The postponements come after Emirates NBD PJSC (EMIRATES), the U.A.E.’s biggest bank by assets, and second-ranked National Bank of Abu Dhabi PJSC (NBAD) did not meet the September deadline to comply with the new lending rule. The central bank said April 4 that banks cannot lend more than 100 percent of their capital to local governments and the same to state-related entities as part of a plan to reduce so-called concentration risk.
Emirates NBD’s exposure to sovereign and quasi-sovereign clients is 192 percent of regulatory capital, while that of National Bank of Abu Dhabi is 199 percent, according to estimates from Deutsche Bank AG in April. National Bank of Abu Dhabi said in October it was in talks with the central bank to exclude its portfolio of state-owned company bonds from the cap on lending to government and state-related companies.
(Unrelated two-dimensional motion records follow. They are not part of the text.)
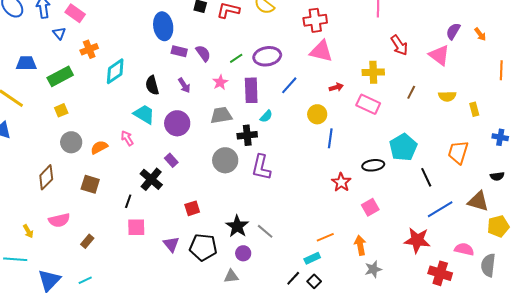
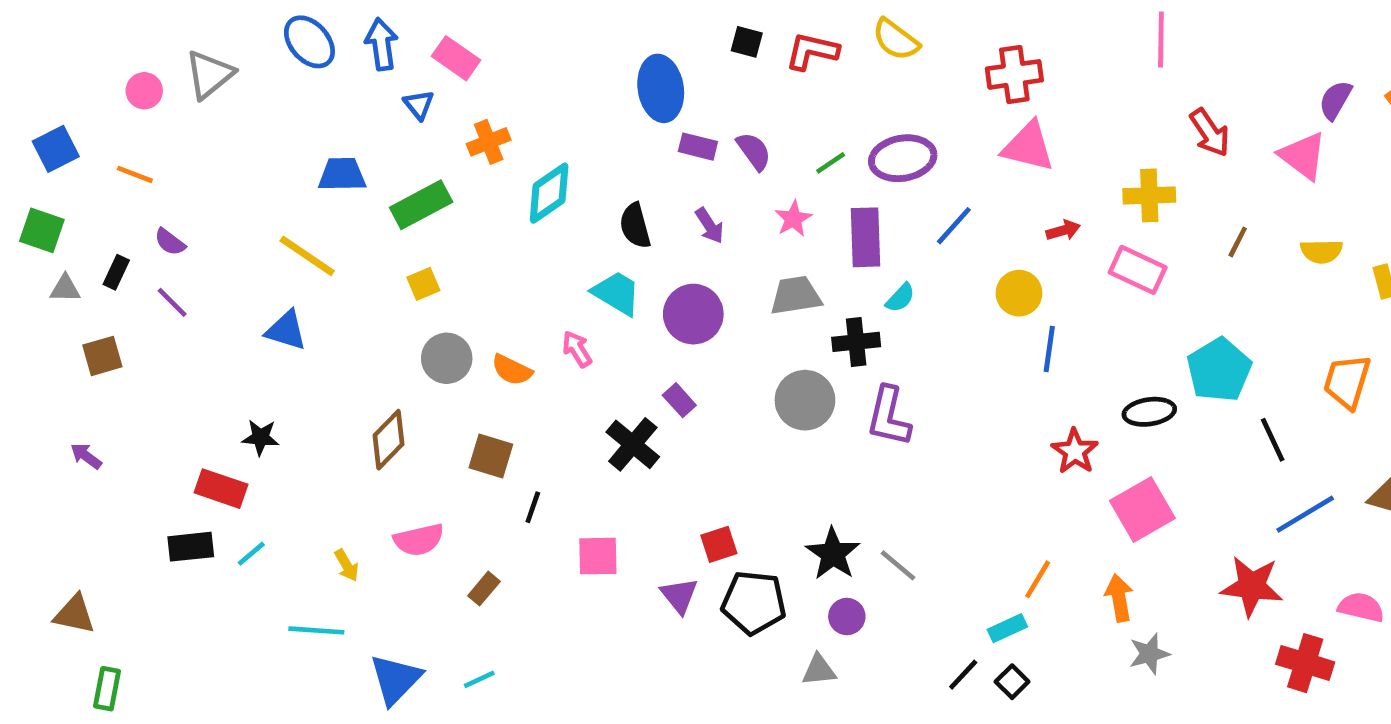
orange semicircle: (99, 147) -> (512, 370), turned -126
black line: (128, 201) -> (533, 507), moved
pink square: (370, 207) -> (1142, 510), size x1.5
red square: (192, 208) -> (719, 544), moved
orange line: (325, 237) -> (1038, 579), turned -36

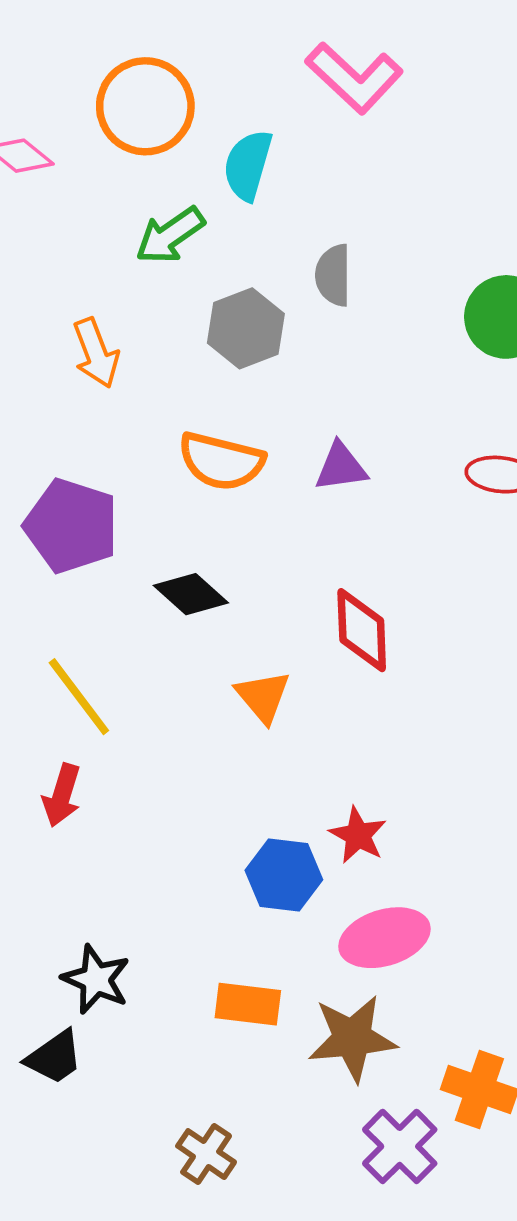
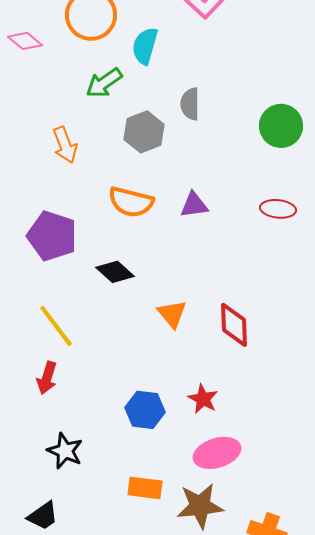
red diamond: (362, 630) -> (234, 325), moved
orange triangle: (263, 697) -> (172, 314), moved
blue hexagon: (284, 875) -> (145, 410), moved
black star: (96, 979) -> (65, 451), moved

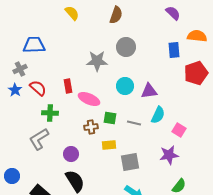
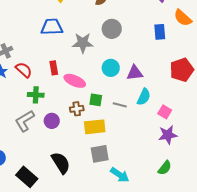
orange semicircle: (197, 36) -> (183, 18), turned -144
blue trapezoid: (34, 45) -> (52, 27), moved
red pentagon: (196, 73) -> (182, 70), moved
yellow rectangle: (109, 145) -> (95, 127), size x1.5
purple circle: (71, 154) -> (52, 121), moved
purple star: (169, 155) -> (168, 135), moved
gray square: (130, 162) -> (100, 154), moved

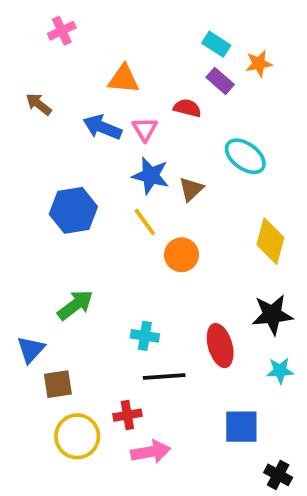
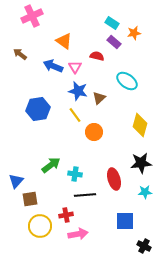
pink cross: (62, 31) -> (32, 16), size x1.5
orange triangle: (124, 79) -> (64, 41), turned 30
green arrow: (75, 305) -> (51, 165), moved

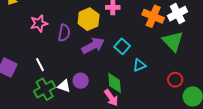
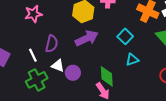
purple semicircle: (64, 33) -> (52, 44), moved
cyan square: (122, 46) -> (125, 36), moved
white triangle: (64, 86) -> (58, 66), moved

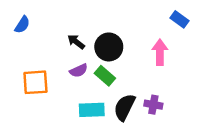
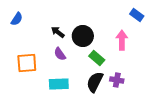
purple semicircle: (79, 71) -> (60, 54), turned 80
green rectangle: (105, 76) -> (97, 58), moved
cyan rectangle: (92, 110) -> (59, 84), moved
Under separate rules announced in July, banks were required to comply with four so-called liquidity ratios to help them withstand market disruptions and avoid a concentration of debt payments. The first of these were to be applied from Jan. 1 when banks were expected to hold 10 percent of their liabilities in high-quality liquid assets such as cash, central bank certificates of deposits and federal government bonds.
The board of the Central Bank of the U.A.E. “reviewed banks’ comments on the liquidity regulations in terms of the financial instruments accepted as liquidity tools, their limits, implementation date and submitting reports” before announcing the postponement, according to today’s statement.
The central bank said the country’s banking indicators are considered positive and that banks are insulated from the current turmoil in financial markets. The central bank also estimates to earn a profit of 3 billion dirhams ($817 million) in 2013 compared to 3.7 billion dirhams this year.